Некоторое время сидим молча, примерно полминуты.
– А в Германии сейчас Праздник Пива, – оповестил меня товарищ.
– Хорошо им, – говорю я с завистью.
– У них праздник так праздник! Весь народ собирается и веселится, в это время все друзья. Даже, если ты вчера хотел убить этого человека, сегодня он всё равно друг.
– Не то, что у нас. Все напьются и передерутся, – с отвращением сказал я, делая очередной глоток зелёного чая. – А ведь раньше как было на Руси! Эх, Русь-матушка, что с тобой сделали!

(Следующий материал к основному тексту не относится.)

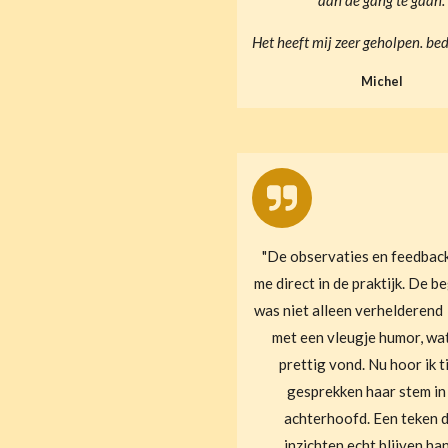
Het heeft mij zeer geholpen. be
Michel
"De observaties en feedback
me direct in de praktijk. De b
was niet alleen verhelderend
met een vleugje humor, wat
prettig vond. Nu hoor ik t
gesprekken haar stem in
achterhoofd. Een teken d
inzichten echt blijven ha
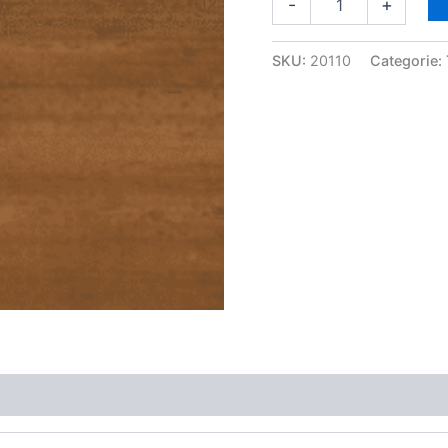
-
+
SKU:
20110
Categorie:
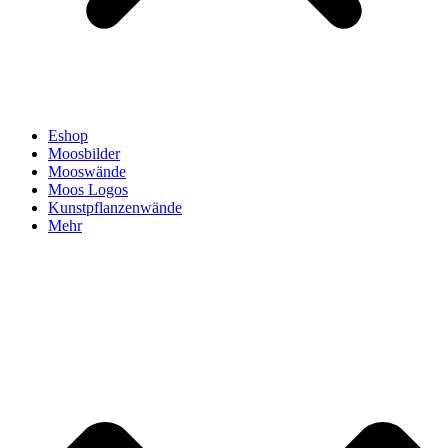
Eshop
Moosbilder
Mooswände
Moos Logos
Kunstpflanzenwände
Mehr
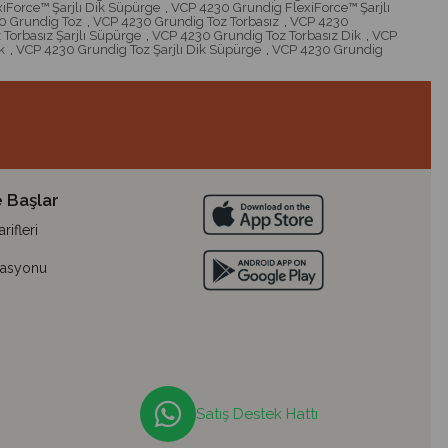
iForce™ Şarjlı Dik Süpürge
,
VCP 4230 Grundig FlexiForce™ Şarjlı
0 Grundig Toz
,
VCP 4230 Grundig Toz Torbasız
,
VCP 4230
Torbasız Şarjlı Süpürge
,
VCP 4230 Grundig Toz Torbasız Dik
,
VCP
k
,
VCP 4230 Grundig Toz Şarjlı Dik Süpürge
,
VCP 4230 Grundig
 Başlar
ifleri
lasyonu
Satış Destek Hattı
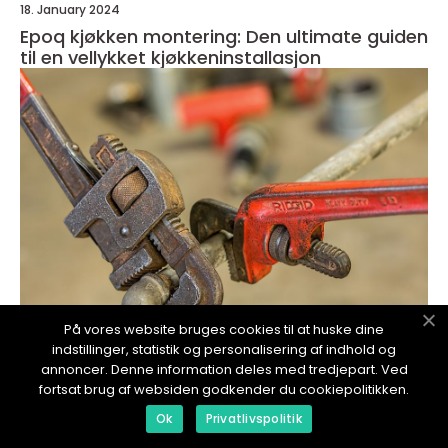
18. January 2024
Epoq kjøkken montering: Den ultimate guiden
til en vellykket kjøkkeninstallasjon
På vores website bruges cookies til at huske dine
indstillinger, statistik og personalisering af indhold og
redaktionel
annoncer. Denne information deles med tredjepart. Ved
fortsat brug af websiden godkender du cookiepolitikken.
17. January 2024
Ok
Privatlivspolitik
Vegghengt toalett montering - Det
praktiske og stilige alternativet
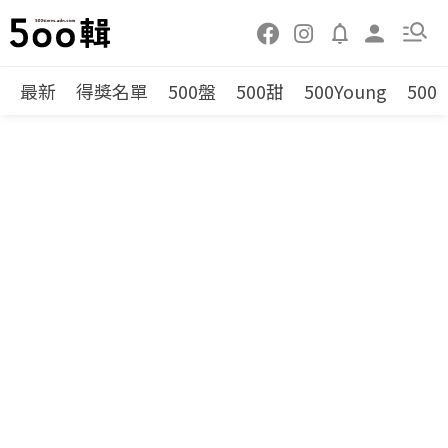
最新
得獎名單
500盤
500甜
500Young
500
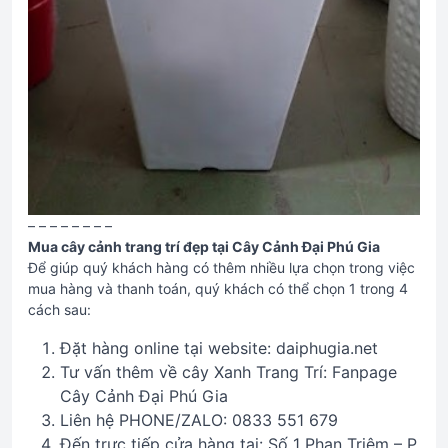
– – – – – – – –
Mua cây cảnh trang trí đẹp tại Cây Cảnh Đại Phú Gia
Để giúp quý khách hàng có thêm nhiều lựa chọn trong việc
mua hàng và thanh toán, quý khách có thể chọn 1 trong 4
cách sau:
Đặt hàng online tại website: daiphugia.net
Tư vấn thêm về cây Xanh Trang Trí: Fanpage
Cây Cảnh Đại Phú Gia
Liên hệ PHONE/ZALO: 0833 551 679
Đến trực tiếp cửa hàng tại: Số 1 Phan Triêm – P.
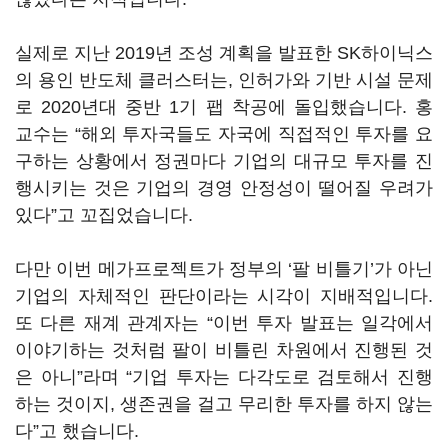
실제로 지난 2019년 조성 계획을 발표한 SK하이닉스
의 용인 반도체 클러스터는, 인허가와 기반 시설 문제
로 2020년대 중반 1기 팹 착공에 돌입했습니다. 홍
교수는 “해외 투자국들도 자국에 직접적인 투자를 요
구하는 상황에서 정권마다 기업의 대규모 투자를 진
행시키는 것은 기업의 경영 안정성이 떨어질 우려가
있다”고 꼬집었습니다.
다만 이번 메가프로젝트가 정부의 ‘팔 비틀기’가 아닌
기업의 자체적인 판단이라는 시각이 지배적입니다.
또 다른 재계 관계자는 “이번 투자 발표는 일각에서
이야기하는 것처럼 팔이 비틀린 차원에서 진행된 것
은 아니”라며 “기업 투자는 다각도로 검토해서 진행
하는 것이지, 생존권을 걸고 무리한 투자를 하지 않는
다”고 했습니다.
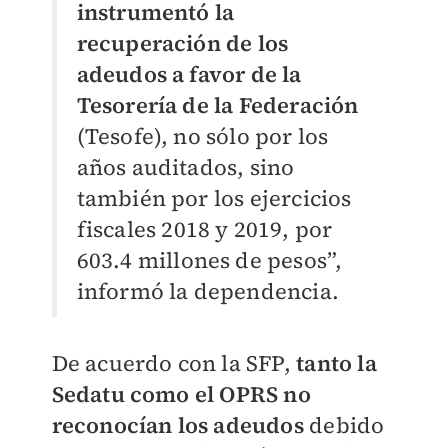
instrumentó la
recuperación de los
adeudos a favor de la
Tesorería de la Federación
(Tesofe), no sólo por los
años auditados, sino
también por los ejercicios
fiscales 2018 y 2019, por
603.4 millones de pesos”,
informó la dependencia.
De acuerdo con la SFP,
tanto la
Sedatu como el OPRS no
reconocían los adeudos
debido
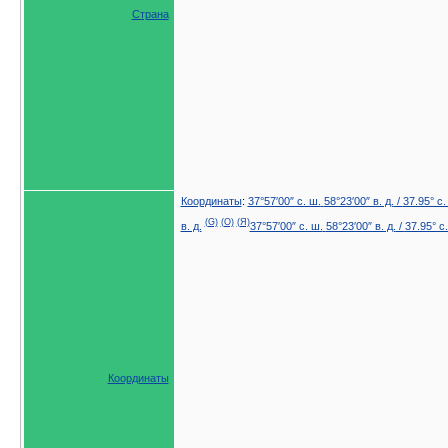
Страна
Координаты
:
37°57′00″ с. ш.
58°23′00″ в. д.
/
37.95° с.
(G)
(O)
(Я)
в. д.
37°57′00″ с. ш.
58°23′00″ в. д.
/
37.95° с.
Координаты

– Вообще, немцы весьма гостеприимный народ. Они осторожны, но гостеприимны. Я тут на американском форуме был, они немцев обливали грязью.
– Что говорили? – известно, что американцы пытаются унизить все народы, что мы им сделали, непонятно. Наверное, у них комплекс неполноценности, плюс ещё множество факторов.
– Говорили, что немцы тупые, ещё хуже русских и вообще уроды. Ну, я им там такого задал! Правда, меня выгнали с форума, но я доволен, что это сказал.
– Опустил их?
– Ещё как!
– Что-то мы ушли от темы. О чём мы говорили? Об одноклассниках.
– Нет, у нас в классе не с кем поговорить даже.
– Что там наша «Святая Троица»? – говорю я. – Понты одни, а за ними ничего.
– Единственная, с кем из них можно общаться, это Вика. Когда она без них, то вполне нормальная. Помнишь, целых полчаса на большой перемене говорили и нормально. Да у нас Святая Троица и с ними ещё Святой Пётр.
– Да, ещё Кони Апокалипсиса, – усмехаюсь я. – Они хоть смешные.
– Что у нас за класс? Святая Троица вместе со Святым Петром, Кони Апокалипсиса, Колян – Мефистофель ходячий.
– Точно, – соглашаюсь. – Ты Вельзевул…
– Это кто?
– Какой-то морской демон. А я Асмодей.
– Нет, Пётр молодец, что перестал с ними общаться. Только я не понял, из-за чего у них случился разлад.
– Да, говорят, кто-то из троицы понты колотит, вот и случился казус.
– Так всегда бывает. Ненавижу, когда люди свой гонор наружу высовывают, – сказал я. – Противно это.
– Знаешь, большинство демонов, это люди, которые свернули с пути света. Когда они идут, следуя этим догматам, упираются в стену, а потом понимают, какая всё это чушь, то уходят на тёмную сторону. У Лукьяненко они идут в Инквизицию, а у нас просто принимают сторону тьмы. Демоны вселяются в людей и открывают им глаза.
Что такое одержимость, и надо ли с ней бороться – наша с ним любимая тема, и мы каждый раз идём к ней. Какая, спрашивается, связь между экзарцизмом и нашим классом? Наверное, прямая. Все, так или иначе, связано между собой.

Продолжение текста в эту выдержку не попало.